Clay shifted her point of view to directly above Khorun then pulled out so she could see both his opponents.

The one behind Khorun crept toward him. Khorun stood stock-still for a moment until he got into range, then spun around, corkscrewing down to almost a sitting position, and letting that momentum bring his staff hard against the man's knees. There was a slight crack as the man's knees buckled and he fell.

Khorun spun back around, activating the qi spear ability. He caught the other would-be thief in the midsection with the point of it. His opponent seemed almost to fold in half and fell to the ground, wheezing.

Khorun spun to face the one behind him. He had gotten into a crouch and was scuttling back, a hand held up in front of him. "No no no--wait!" he cried. "I give up, okay?" He tossed a wicked-looking knife on the ground.

Stepping aside so he could keep both assailants in view, Khorun watched as the other robber caught his breath and began to sit upright. He too held an open, pleading hand in front of him. "We're sorry," he gasped, "we tried... to rob you."

"We really did need the money," the other said. "We got desperate enough to try to steal food, but we were caught and banished from town. Some really high-level traveler gave us some money, but one of the lawless zone bandit gangs stole it from us."

Khorun shook his head. "A Jean Valjean chain of events."

"Who?"

"A guy who stole bread once."

"Okay, so... you won't beat us up any more?"

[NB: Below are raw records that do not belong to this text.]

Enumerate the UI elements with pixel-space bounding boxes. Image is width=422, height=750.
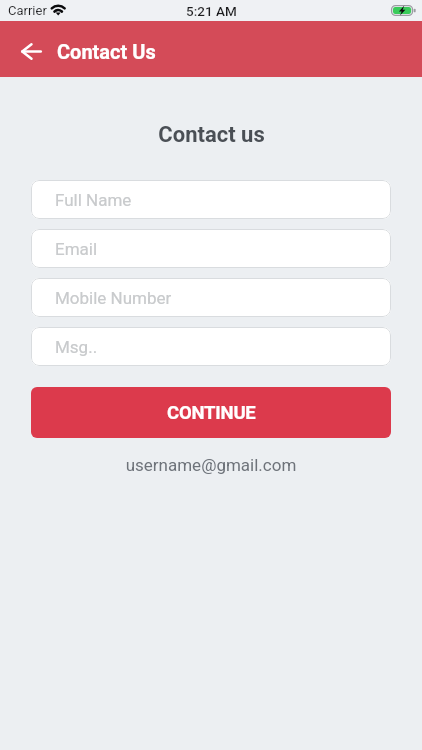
staticText: Full Name (55, 190, 132, 210)
staticText: Msg.. (55, 337, 98, 357)
button[interactable]: Back (12, 32, 50, 70)
button[interactable]: Email (31, 229, 391, 268)
button[interactable]: Mobile Number (31, 278, 391, 317)
button[interactable]: Full Name (31, 180, 391, 219)
button[interactable]: Msg.. (31, 327, 391, 366)
staticText: Contact Us (57, 40, 156, 63)
staticText: Mobile Number (55, 288, 172, 308)
button[interactable]: CONTINUE (31, 387, 391, 438)
staticText: Contact us (158, 122, 265, 148)
staticText: username@gmail.com (31, 455, 391, 475)
staticText: Carrier (8, 3, 47, 18)
staticText: Email (55, 239, 98, 259)
staticText: CONTINUE (167, 402, 256, 424)
staticText: 5:21 AM (186, 3, 237, 19)
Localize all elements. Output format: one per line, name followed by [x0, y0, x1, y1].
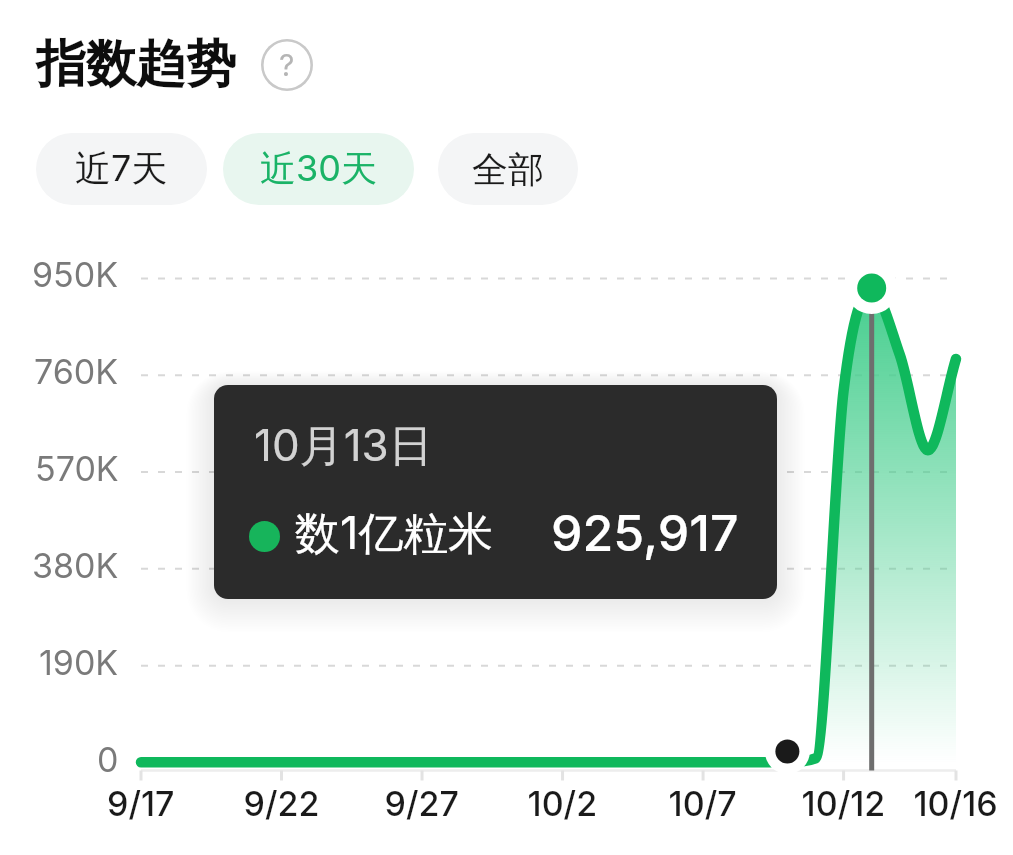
- staticText: ?: [279, 47, 295, 83]
- staticText: 近30天: [260, 146, 377, 192]
- staticText: 数1亿粒米: [295, 505, 494, 562]
- staticText: 380K: [32, 545, 119, 586]
- staticText: 指数趋势: [36, 33, 236, 96]
- staticText: 0: [97, 739, 119, 780]
- staticText: 190K: [39, 642, 119, 683]
- staticText: 近7天: [75, 146, 168, 192]
- button[interactable]: 全部: [438, 133, 578, 205]
- button[interactable]: 近7天: [36, 133, 207, 205]
- button[interactable]: 帮助: [261, 39, 313, 91]
- staticText: 925,917: [551, 503, 739, 563]
- staticText: 760K: [34, 351, 119, 392]
- staticText: 570K: [35, 448, 119, 489]
- staticText: 全部: [472, 147, 544, 192]
- staticText: 950K: [32, 254, 119, 295]
- button[interactable]: 10月13日: [214, 385, 777, 599]
- button[interactable]: 近30天: [223, 133, 414, 205]
- staticText: 10月13日: [254, 418, 433, 474]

"Not unless you attack me again." Khorun turned to leave.

"Wait!" the first would-be robber said. Khorun paused, head cocked as if tracking them by sound.

"Um, we would like..." He edged next to his companion, and they both bowed low. "Master, please teach us."

Students? Surely they would just be a liability? But then, there was some safety in numbers, if they could be trained. They could help watch for signs of Neuronet activity without being told exactly what's going on.

Khorun nodded solemnly. "I will give you instruction," he said. "In return, you must perform some tasks for me, without asking questions about the nature of the tasks. Is that agreeable?"

"Yes, Master," the two men said in unison.

"Very well. Then we shall need a place to train."

"We only know of the temple master. He's the only one who's trained us," said the boss of the two, who introduced himself as Riktivish. "The Dragon Guard will kick all our asses and throw us in jail if they find us in town, and maybe even you for teaching."

Khorun nodded solemnly. "We must find a way around this." Clay was now determined to check this "Skilledex" and find out if there was a skill-transfer ability. She remembered Tai-shan had had a training and teaching subcomponent.

"Well, we can go back to our cave," Riktivish said. "You're welcome to stay there, Master. Maybe we can train close by where it's safer."

Khorun nodded, and Riktivish and Lum--the smaller, quieter man--led the blind monk to a rock face of a small rise. They squeezed in between two plates of rock, ducked down, and took a few steps into the mound of earth. Khorun followed them into a smallish chamber. Riktivish started working at a tinderbox with a torch. "I'll just get this going--"

"This place will do fine," Khorun said. The light flared on, and the two men stared at Khorun and his blindfold, wondering.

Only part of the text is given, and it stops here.